To Arredondo, the choice was logical. An armed killer was loose on the campus of the elementary school. Every second mattered. He wanted both hands free to hold his gun, ready to aim and fire quickly and accurately if he encountered the gunman…

Thinking he was the first officer to arrive and wanting to waste no time, Arredondo believed that carrying the radios would slow him down. One had a whiplike antenna that would hit him as he ran. The other had a clip that Arredondo knew would cause it to fall off his tactical belt during a long run.

The tactical expert told the Tribune he’d never, ever heard of a cop purposely ditching his radio, and called it “inconceivable” that Arredondo’s force didn’t have a plan for entering any room on any school campus in the district. Arredondo claims that he knew from experience that the school district’s radios wouldn’t work inside some school buildings, which raises the question of … why the hell he didn’t make it a top priority to get fully functioning radios before this incident.
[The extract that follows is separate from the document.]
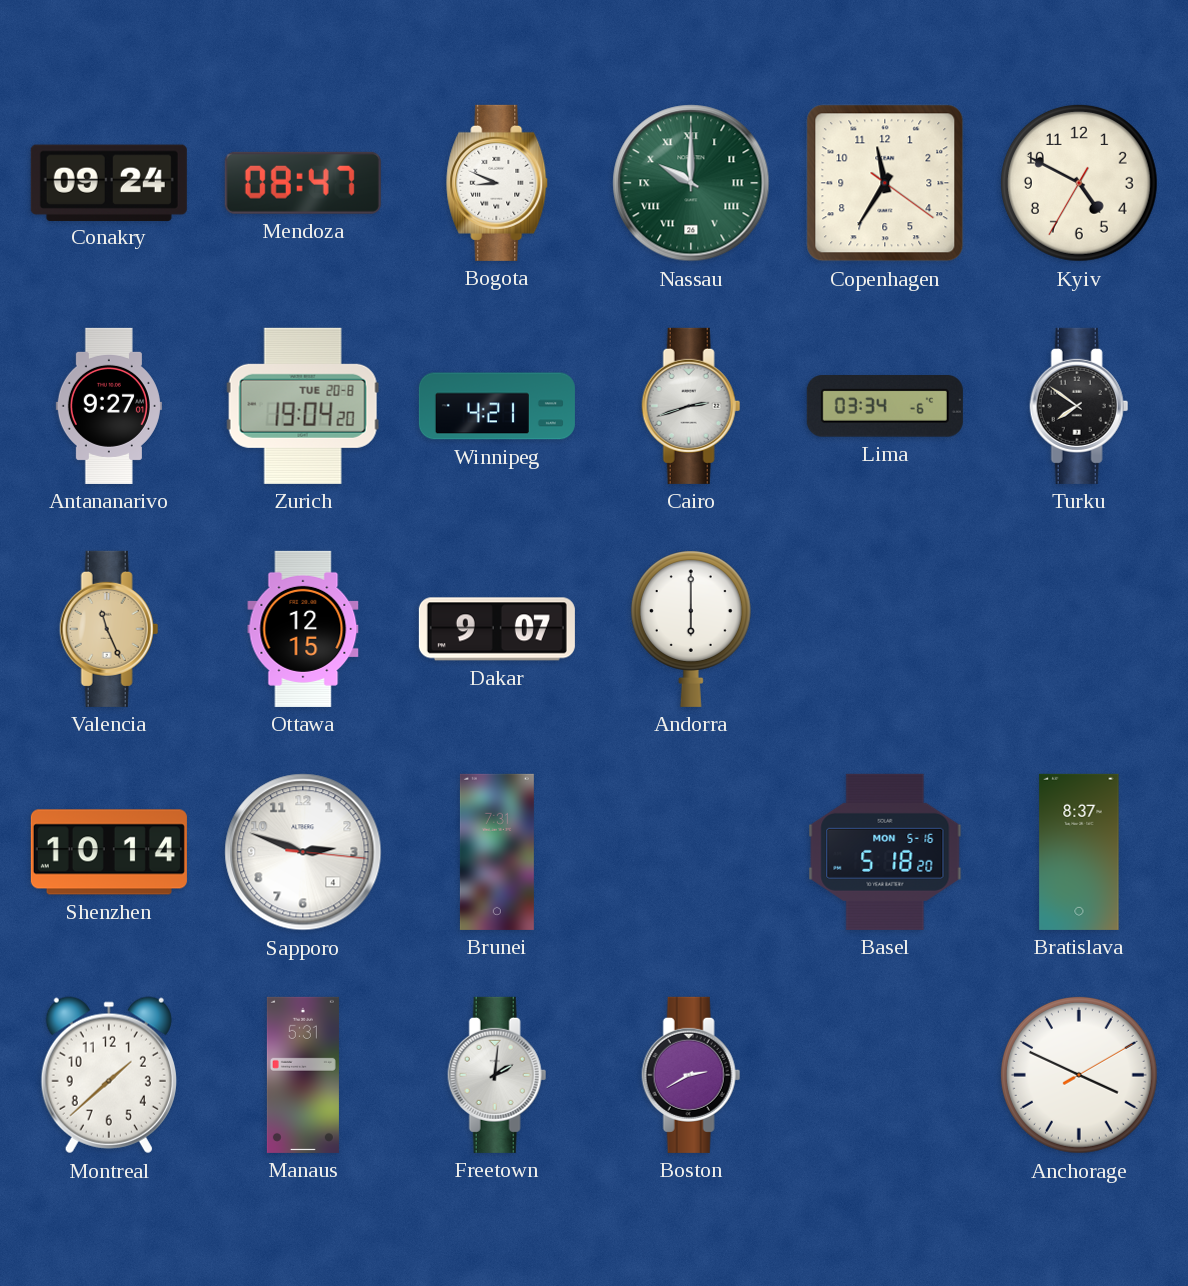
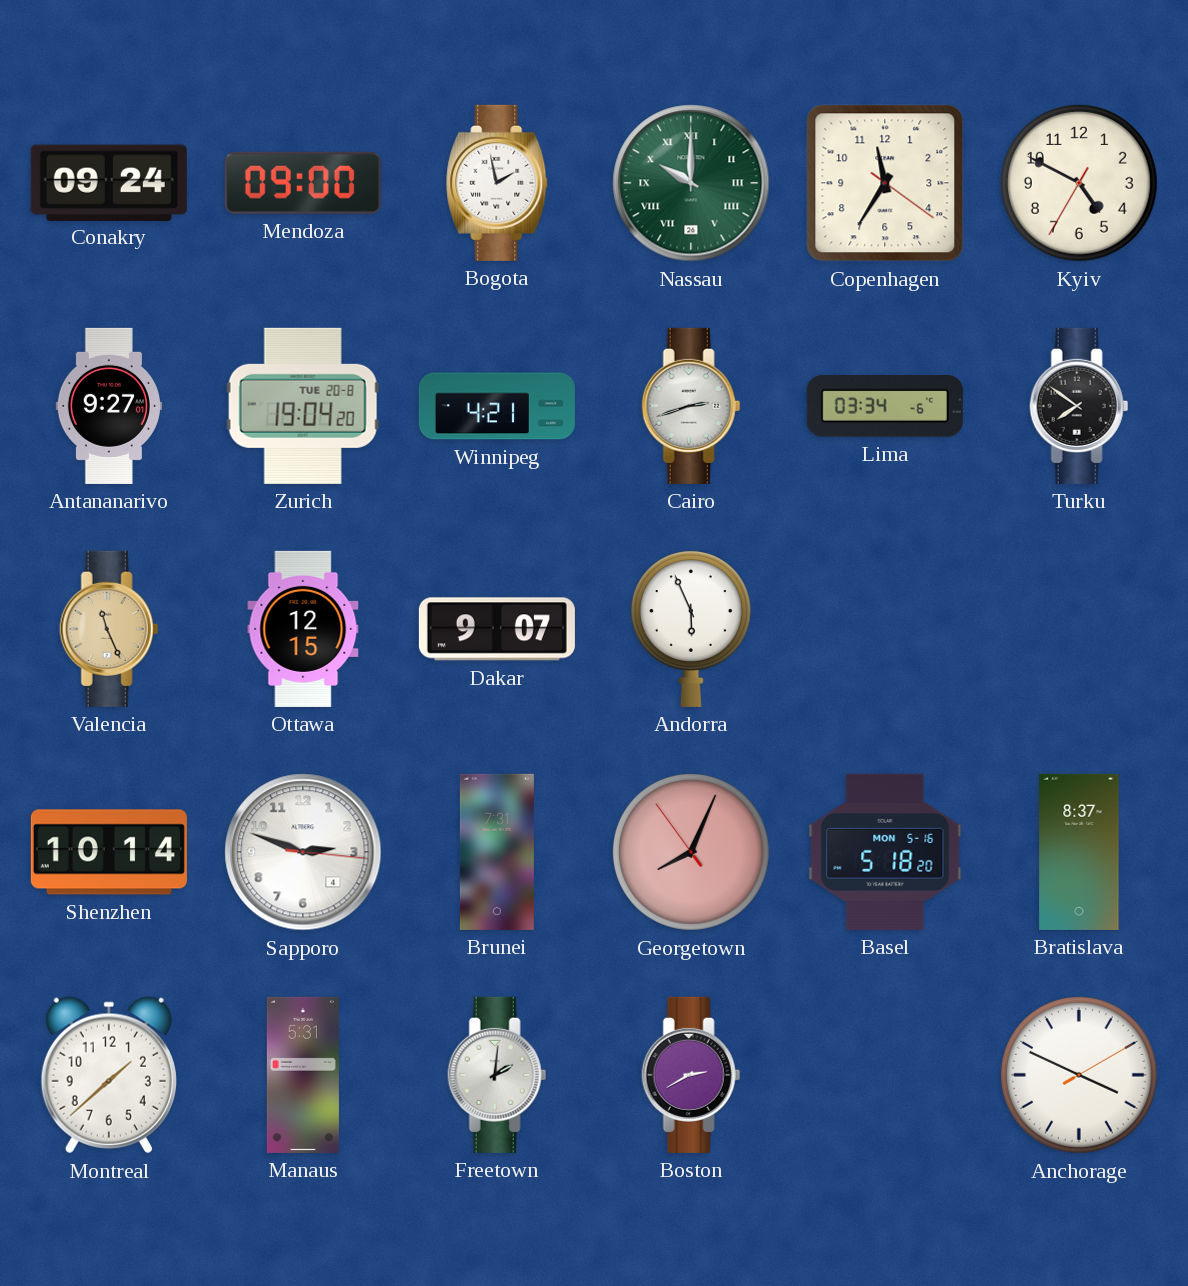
Mendoza: 08:47 -> 09:00
Bogota: 8:49 -> 1:58
Andorra: 6:00 -> 5:56
Georgetown: none -> 8:03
How can a school district police force use radios that don’t work inside schools?

What we need is a minute-by-minute timeline of what the officers in the hall were doing. How long was it between the time the cops finally found a key that worked and the time they entered the classroom? The Tribune article doesn’t say, instead stressing that Arredondo tried 30+ keys brought to him by a janitor before other officers on the scene got one that opened the door.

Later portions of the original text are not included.